[Data records]
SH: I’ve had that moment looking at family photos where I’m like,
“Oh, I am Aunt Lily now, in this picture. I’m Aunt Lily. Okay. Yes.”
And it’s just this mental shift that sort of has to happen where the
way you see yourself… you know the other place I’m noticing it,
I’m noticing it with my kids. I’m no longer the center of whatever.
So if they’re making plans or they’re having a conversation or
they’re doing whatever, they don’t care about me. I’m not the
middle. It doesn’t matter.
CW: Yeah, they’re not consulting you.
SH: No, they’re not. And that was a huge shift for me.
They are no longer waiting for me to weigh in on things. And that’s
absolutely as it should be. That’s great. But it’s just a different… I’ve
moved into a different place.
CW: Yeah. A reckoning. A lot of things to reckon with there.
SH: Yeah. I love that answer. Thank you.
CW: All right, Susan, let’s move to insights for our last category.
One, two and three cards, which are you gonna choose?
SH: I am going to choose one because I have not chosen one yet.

• [EXERCISE GOAL]: Each line of the records above, from the first through the one containing "And it’s just", is to be retyped exactly; no other line belongs.

• [EXERCISE RESULT]:
SH: I’ve had that moment looking at family photos where I’m like,
“Oh, I am Aunt Lily now, in this picture. I’m Aunt Lily. Okay. Yes.”
And it’s just this mental shift that sort of has to happen where the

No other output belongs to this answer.